Shaping Policies. Creating Opportunities.

Increased Minimum Wage & Access to Earned Sick Leave is Good for Workers and Good for Business

Missouri workers are the driving force behind our state’s economy. When workers earn a decent wage and are given the opportunity to care for their health and their families’ health without risking their jobs or paychecks, they are more focused at work on providing high quality services to their clients and customers.

Later this year, Missourians will have the opportunity to extend commonsense benefits to workers across the state through a ballot initiative that would:

  • Expand access to paid sick leave for nearly one in three private sector workers who currently have none.
  • Gradually increase the minimum wage to $15 an hour, providing a raise to nearly one in four Missouri workers.

For more information on the specific provisions of the ballot initiative, see https://mobudget.org/analysis-min-wage-earned-sick-ballot/

Upcoming Ballot Initiative is Good for Business

Many Missouri businesses already offer competitive wages and sick leave. Expanding these benefits to workers across the state would strengthen our communities by ensuring that hardworking Missourians and their families are better able to make ends meet, contribute to their local economies, and keep their families, coworkers, customers, and clients safe and healthy.

Access to paid sick leave and an increased minimum wage are associated with a rise in employment and greater workforce stability.[i] This is because businesses that provide higher wages and stronger benefits have less turnover among employees.

Further, when employees can take time off to recover from illness or care for a sick family member, they are less likely to spread illness to coworkers, reducing overall absenteeism. They can then come back to work healthy, focused, and ready to contribute.

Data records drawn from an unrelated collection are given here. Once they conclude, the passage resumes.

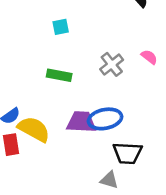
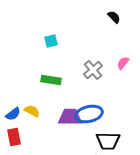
pink semicircle: (149, 57) -> (123, 63), turned -88
yellow semicircle: (34, 129) -> (32, 111), moved, size x0.6

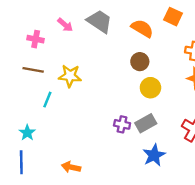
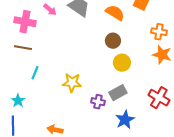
pink cross: (36, 39) -> (25, 22), size x1.5
yellow star: (70, 76) -> (72, 83), moved
purple cross: (122, 124) -> (98, 102), moved

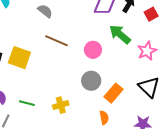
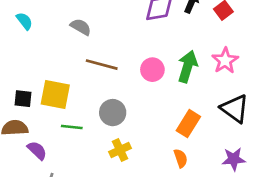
green arrow: (120, 34) -> (188, 67), moved, turned 75
gray circle: (91, 81) -> (113, 113), moved
green line: (27, 103) -> (72, 127), moved

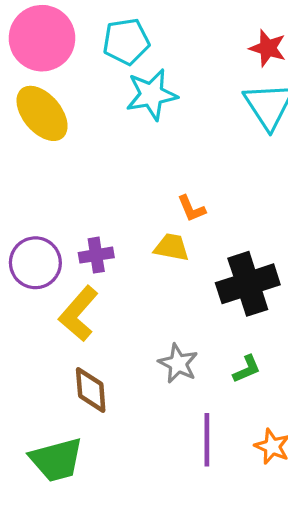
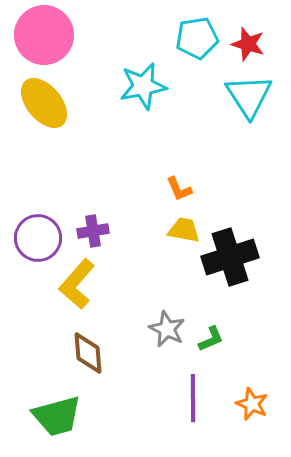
cyan pentagon: (126, 41) -> (197, 38), moved
yellow trapezoid: (171, 247) -> (184, 230), moved
green L-shape: (247, 369) -> (211, 339), moved

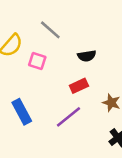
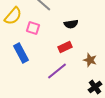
blue rectangle: (22, 112) -> (21, 53), moved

Overall, paid sick leave leads to additional benefits for employers, including:

  • Increased productivity from employeesestimated $104 million in savings to Missouri employers from reduced presenteeism
  • Reduced absenteeism – estimated 18% reduction in illness-related absenteeism.
  • Fewer workers’ compensation claims – estimated $20 million in savings to employers.
  • Reductions in health care costs – estimated $34 million in savings to employers.
  • Reductions in illness and visits to the emergency room – estimated 28% reduction in influenza-like illnesses.

Strengthening the Economy and Growing Healthy Communities

When workers do better, our communities do better, and our economy grows. We all benefit when every hardworking Missourian, regardless of race or gender, has the opportunity to fully participate in the workforce. Increasing the minimum wage would help narrow existing gender and race gaps in the labor market that depress economic growth and cost the economy trillions.

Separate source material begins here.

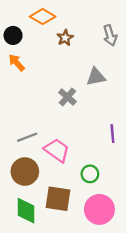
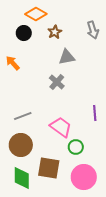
black circle: (13, 35) -> (24, 33), moved
orange arrow: (17, 63) -> (13, 63), moved
gray triangle: (96, 77) -> (67, 57), moved
pink trapezoid: (57, 150) -> (61, 127), moved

61% of Missourians who would see wage increases are working women, and over one third of all Black and Hispanic workers would see their incomes rise. These benefits would have an outsize impact on workers in the helping professions—the vast majority of care workers are women, and Black and Hispanic women are more likely to be care workers than other professions.

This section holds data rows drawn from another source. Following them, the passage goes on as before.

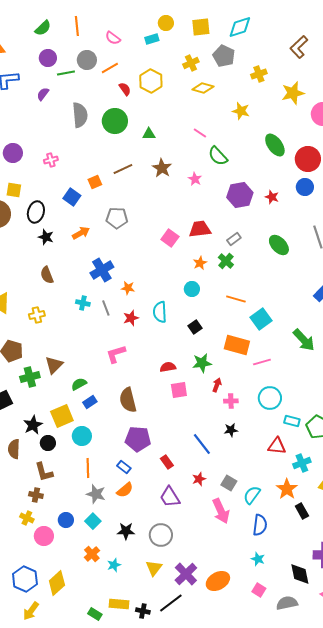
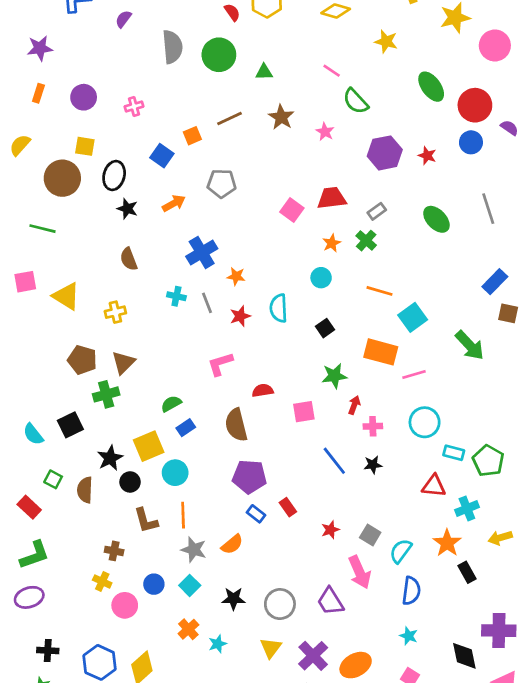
brown triangle: (54, 365) -> (123, 363), moved
red semicircle: (168, 367) -> (263, 390), moved
blue line: (202, 444) -> (334, 461), moved
blue rectangle: (124, 467) -> (256, 514), moved
brown L-shape: (44, 472) -> (146, 520), moved
purple trapezoid: (170, 497) -> (330, 601), moved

Increased wages and job security lead to greater local economic activity and support for local businesses—who are in turn better able to hire and retain the workforce they need. Together, paid sick leave and increases in the minimum wage would inject hundreds of millions into our local economy, strengthening the health of our communities and bolstering our state for generations to come.

  • Increasing the minimum wage to $15/hour would inject over $609 million in new wages into Missouri’s economy.
  • Improving workers’ access to earned sick time would generate over $600 million in societal savings each year.